Il pogrom di Sumgait è stato il prologo di una serie di aggressioni azere, anni dopo, nei confronti degli armeni del Nagorno Karabakh. Questo doloroso evento è strettamente collegato con la questione relativa al Nagorno Karabakh, poi sfociata nella guerra nel 1992 e in quella più recente del 2020 perché la propaganda anti armena, da parte dell'Azerbaijan, non è mai cessata. Il governo di Baku non ha mai accettato l'autoproclamazione di indipendenza dall'Azerbaijan, attraverso un pronunciamento democratico, così come previsto dalla legislazione sovietica. Il massacro di Sumgait è stato solo l'inizio di una escalation di violenze, di stragi contro gli armeni che vivevano in Azerbaijan: quella a Kirovabad, Baku e poi ancora durante la guerra del 1992-94. Un circolo vizioso di violenze e vendette che non si possono dimenticare perché in ballo non c'è solo la vita pacifica, le vite umane ma i principi di tolleranza e del diritto all'autodeterminazione dei popoli. Quella del Nagorno Karabakh (Artsakh per gli armeni) è una ferita che non si è mai rimarginata e che, dalla fine della guerra dei 44 giorni, iniziata, ancora una volta, con l'aggressione azera del 27 settembre 2020, ancora sanguina perché gli armeni hanno subito ogni cosa senza che la comunità internazionale abbia avuto qualche reazione.
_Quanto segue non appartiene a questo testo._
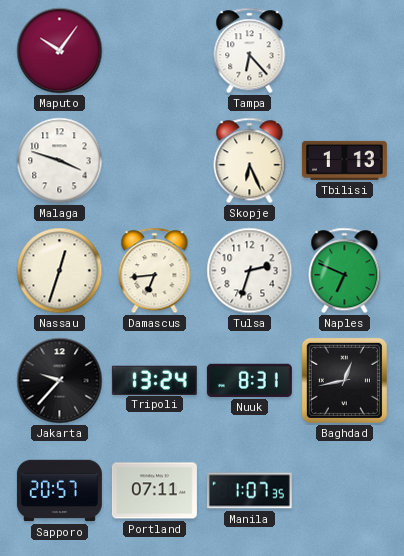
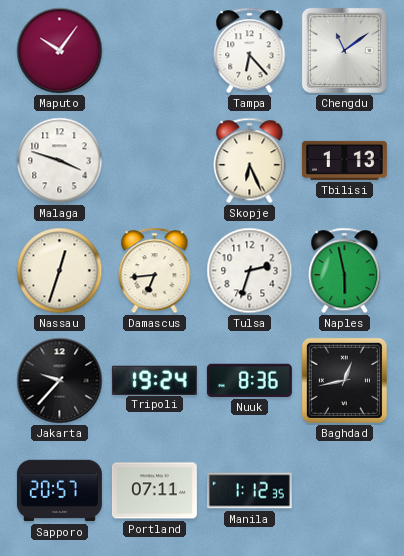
Chengdu: none -> 11:09
Naples: 6:49 -> 5:58
Tripoli: 13:24 -> 19:24
Nuuk: 8:31 -> 8:36
Manila: 1:07 -> 1:12
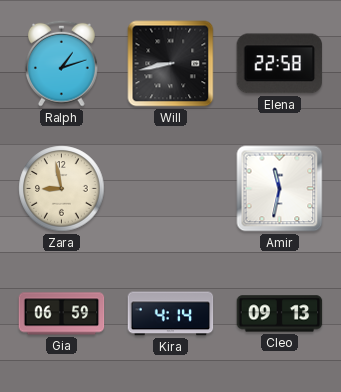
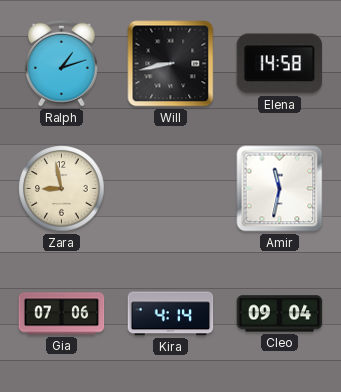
Elena: 22:58 -> 14:58
Gia: 06:59 -> 07:06
Cleo: 09:13 -> 09:04
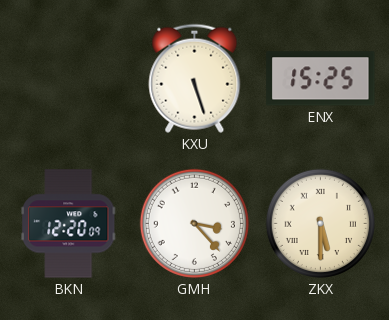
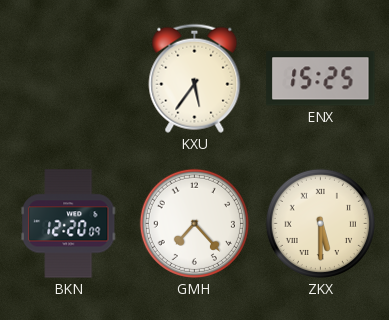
KXU: 5:27 -> 5:36
GMH: 3:23 -> 7:23
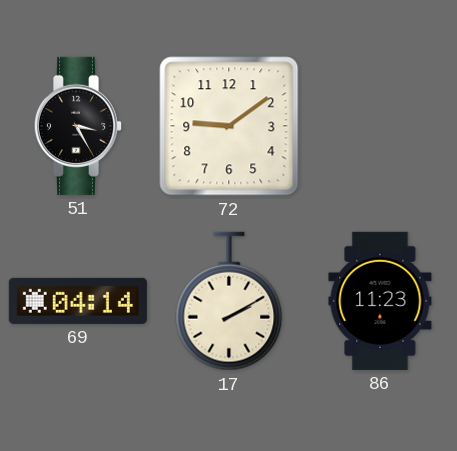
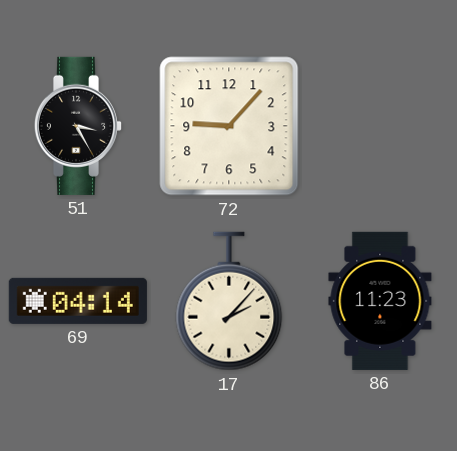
72: 9:09 -> 9:07
17: 2:10 -> 2:07
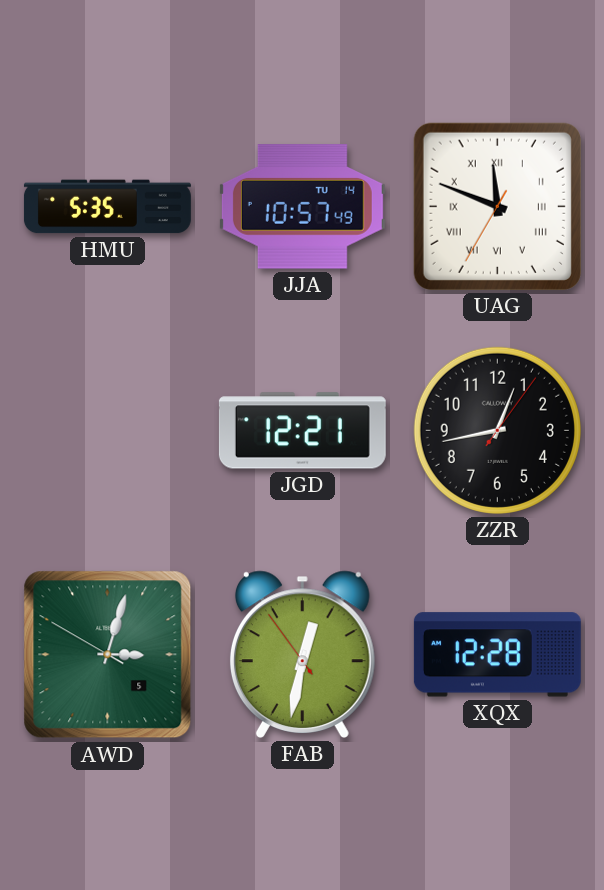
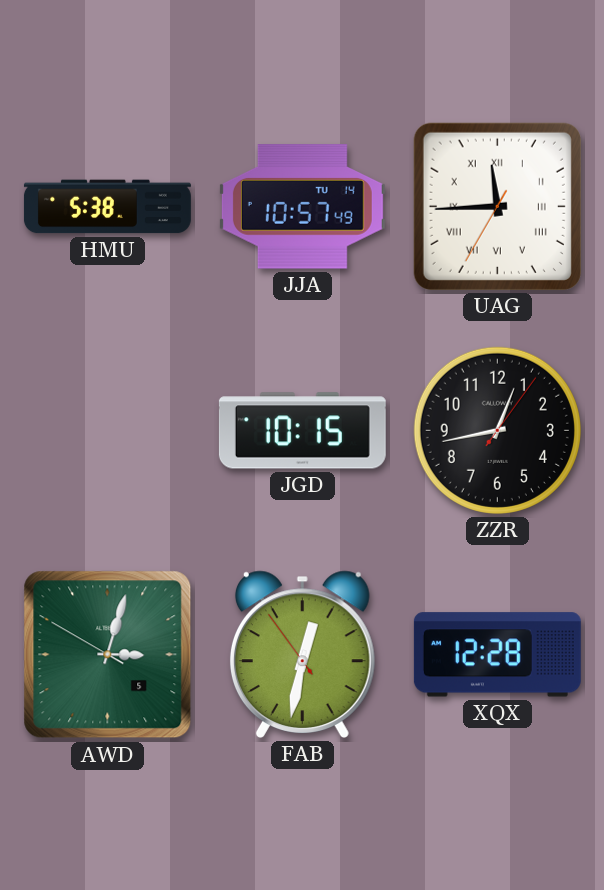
HMU: 5:35 -> 5:38
UAG: 11:48 -> 11:44
JGD: 12:21 -> 10:15
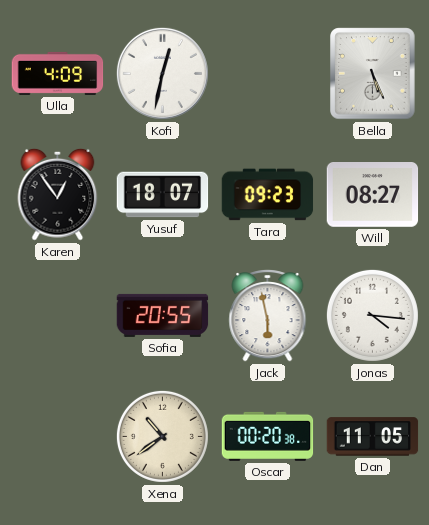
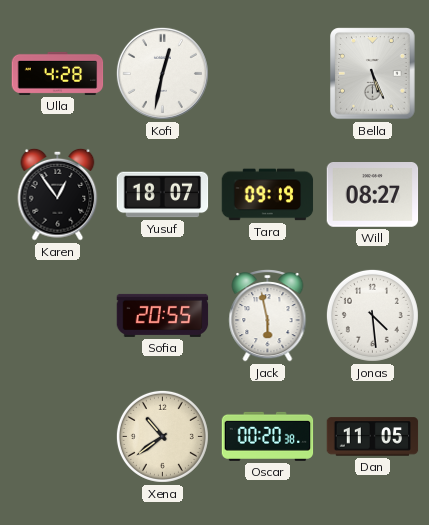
Ulla: 4:09 -> 4:28
Tara: 09:23 -> 09:19
Jonas: 4:16 -> 4:29
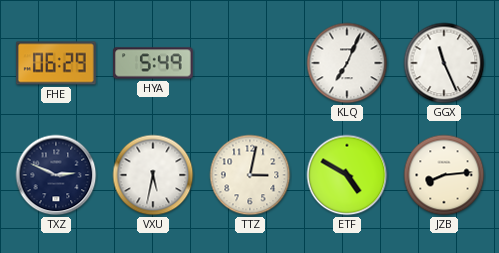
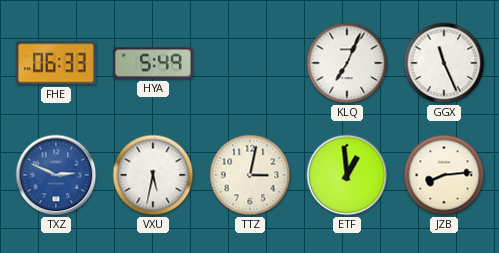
FHE: 06:29 -> 06:33
TXZ dial: navy -> blue
ETF: 4:50 -> 12:59
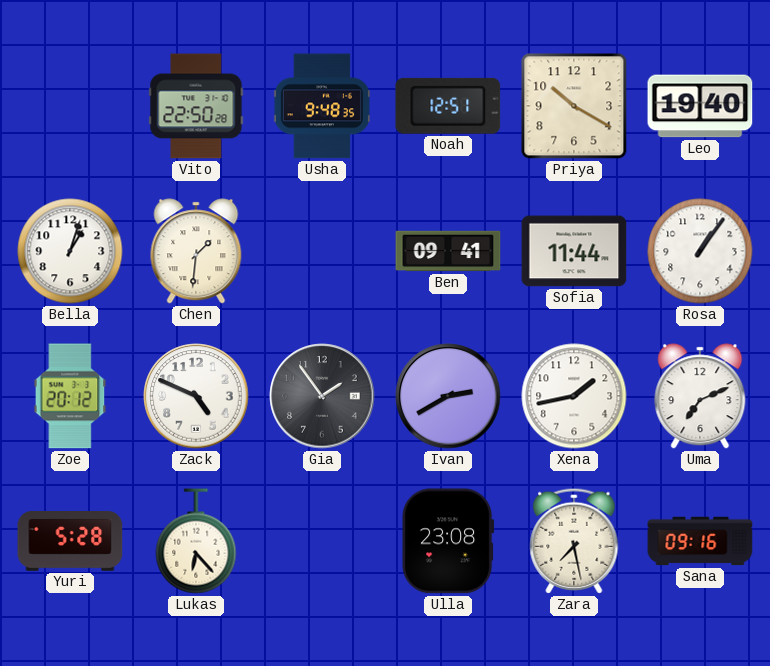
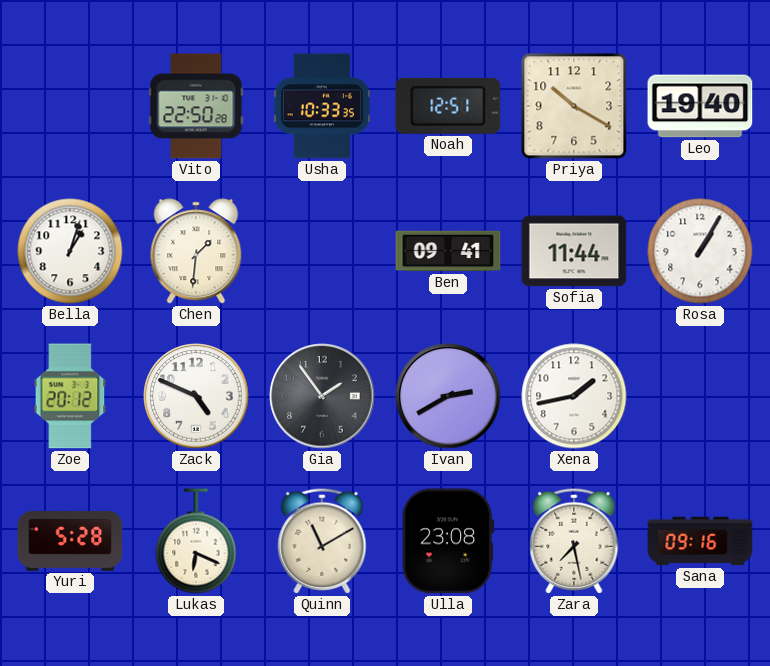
Usha: 9:48 -> 10:33
Rosa: 1:06 -> 1:05
Uma: 7:11 -> none
Lukas: 6:23 -> 6:19
Quinn: none -> 11:10
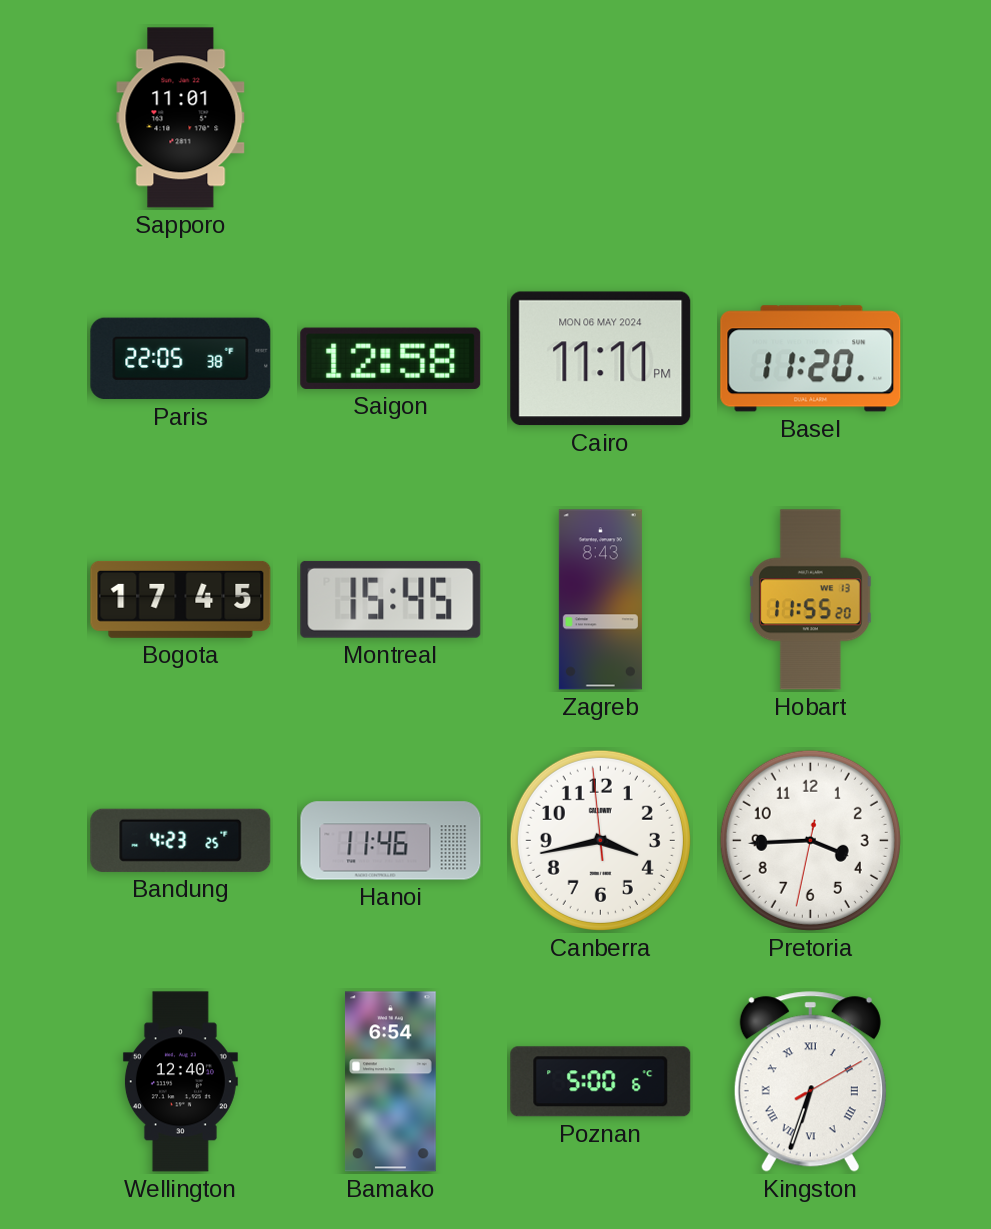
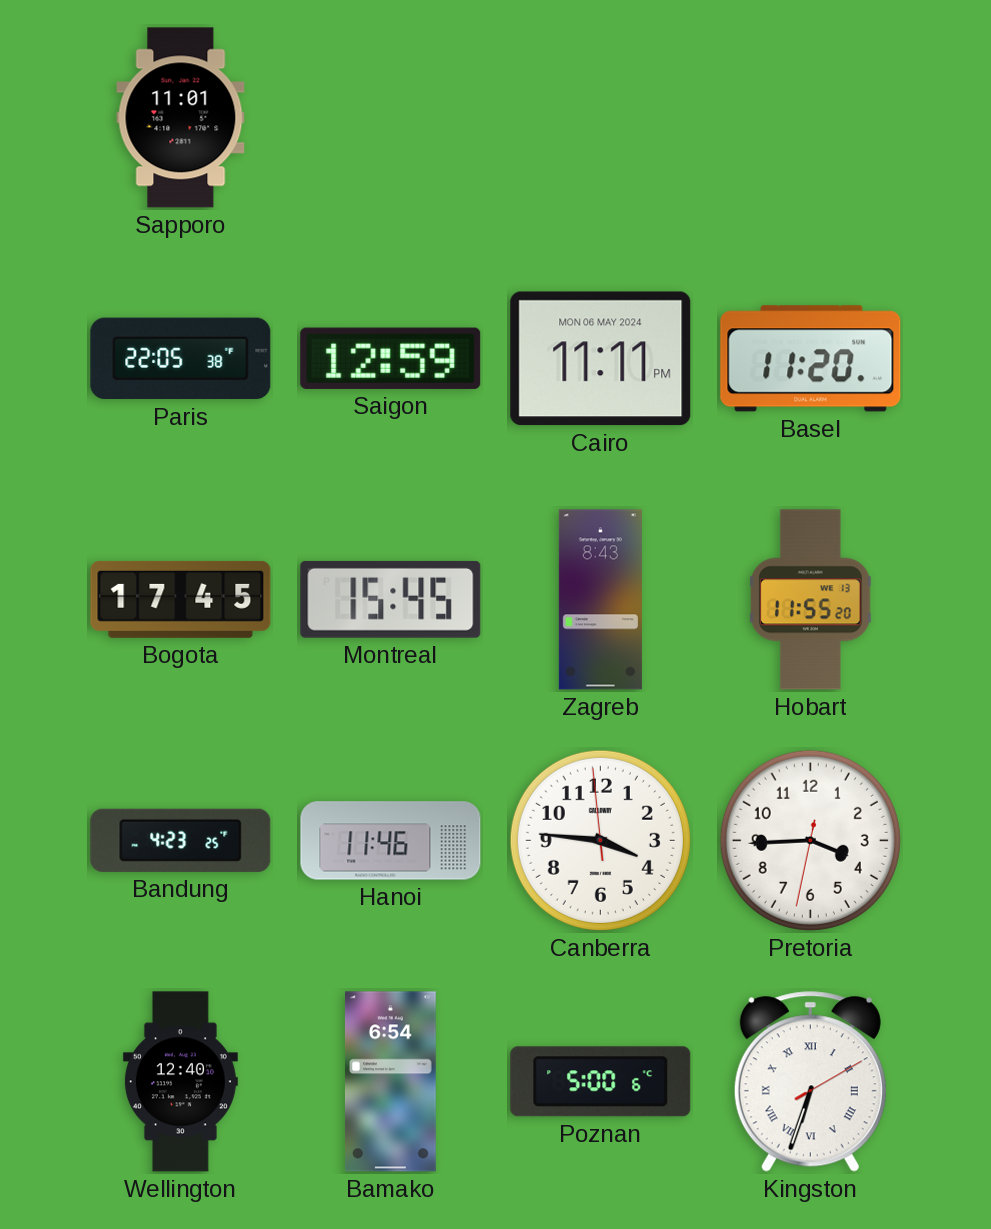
Saigon: 12:58 -> 12:59
Canberra: 3:42 -> 3:45
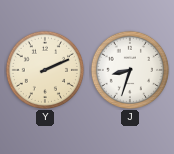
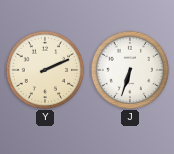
J: 8:33 -> 6:33
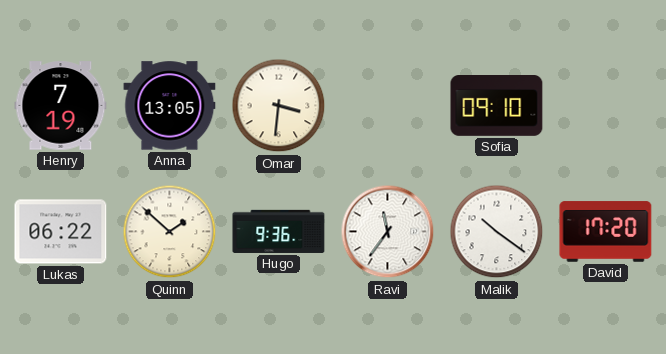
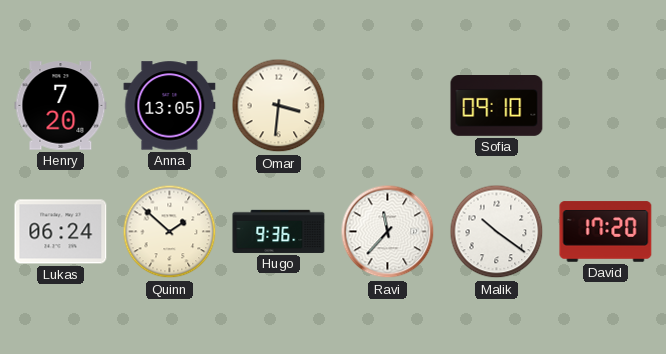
Henry: 7:19 -> 7:20
Lukas: 06:22 -> 06:24
Ravi: 11:36 -> 11:37
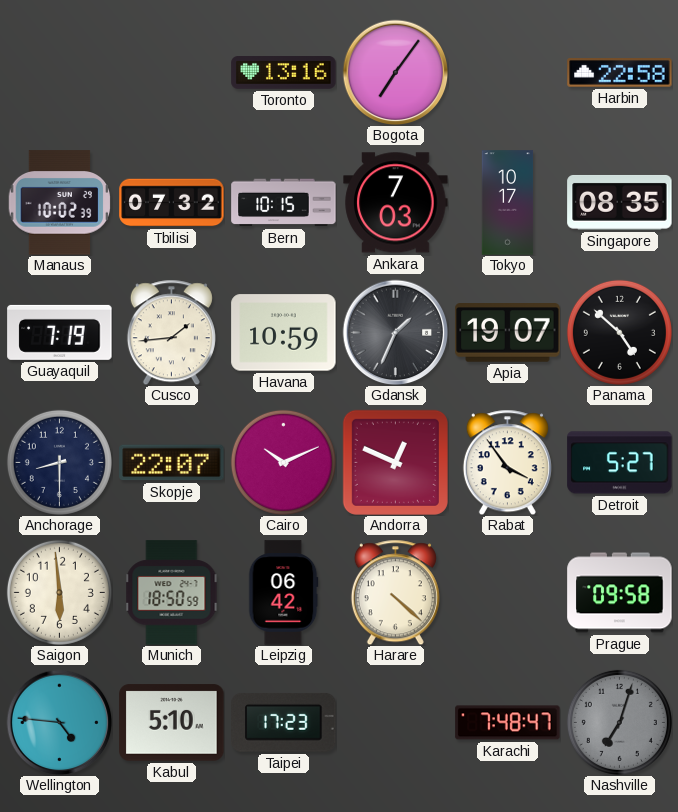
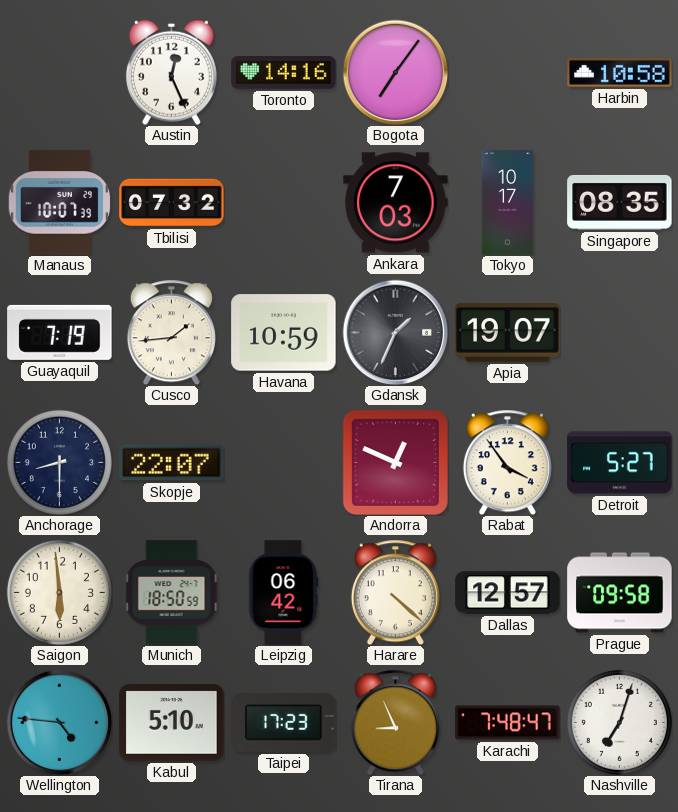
Austin: none -> 12:26
Toronto: 13:16 -> 14:16
Harbin: 22:58 -> 10:58
Manaus: 10:02 -> 10:07
Bern: 10:15 -> none
Panama: 4:52 -> none
Cairo: 10:11 -> none
Dallas: none -> 12:57
Tirana: none -> 8:56
Nashville dial: grey -> white
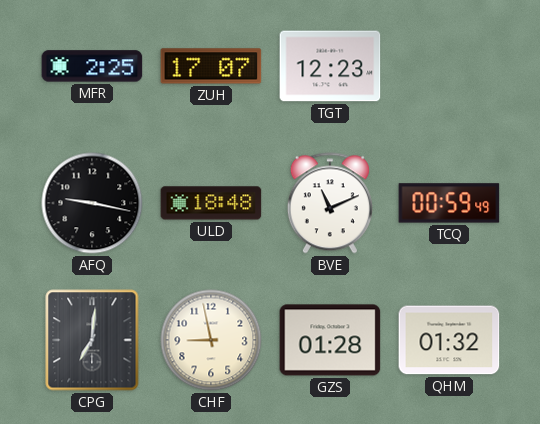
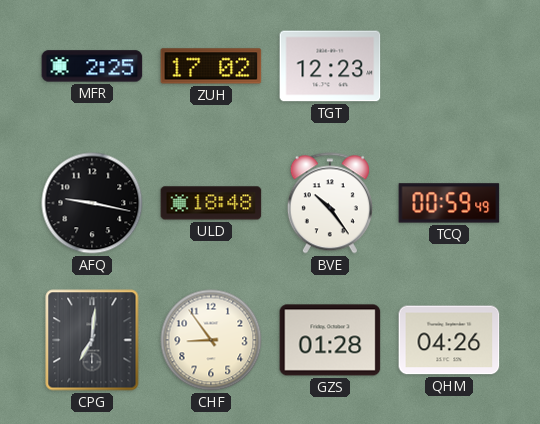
ZUH: 17:07 -> 17:02
BVE: 11:11 -> 10:24
CHF: 8:58 -> 8:54
QHM: 01:32 -> 04:26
Ma perché due popoli che convivevano pacificamente sono diventati improvvisamente nemici, tanto da far scorrere il sangue di innocenti a Sumgait, sulle coste del mar Caspio che, fino agli anni '60 aveva un terzo di abitanti di etnia armena? Perché nel frattempo è arrivata l'industrializzazione, l'estrazione del petrolio e la popolazione è notevolmente aumentata. Sono cominciati i sentimenti nazionalistici tra gli azeri e gli armeni iniziavano ad essere una spina nel fianco, oggetto di discriminazioni e angherie. Il 26 febbraio 1988 la radio nazionale azera comunicò la notizia, peraltro mai verificata, che due azeri erano stati uccisi da armeni ad Ağdam. A seguito di questa informazione, che con il linguaggio di oggi sarebbe potuta essere una fake, bande di estremisti azeri andarono nella zona abitata dagli armeni per uccidere. Ma non solo: devastarono case, negozi e violentarono donne.
Ci furono circa quattrocento arresti e ottantaquattro processi penali che, ella maggior parte dei casi, si conclusero con assoluzione o lievi condanne. Solo in un caso, quello di Aslam Ismailov, ci fu una condanna a quindici anni per assassinio premeditato....Eppure gli armeni non si sono uccisi e violentati da soli e nemmeno hanno distrutto essi stessi le proprie abitazioni e negozi. Anche allora il mondo si è voltato dall'altra parte ma oggi è il giorno del ricordo per chi non deve e non vuole dimenticare.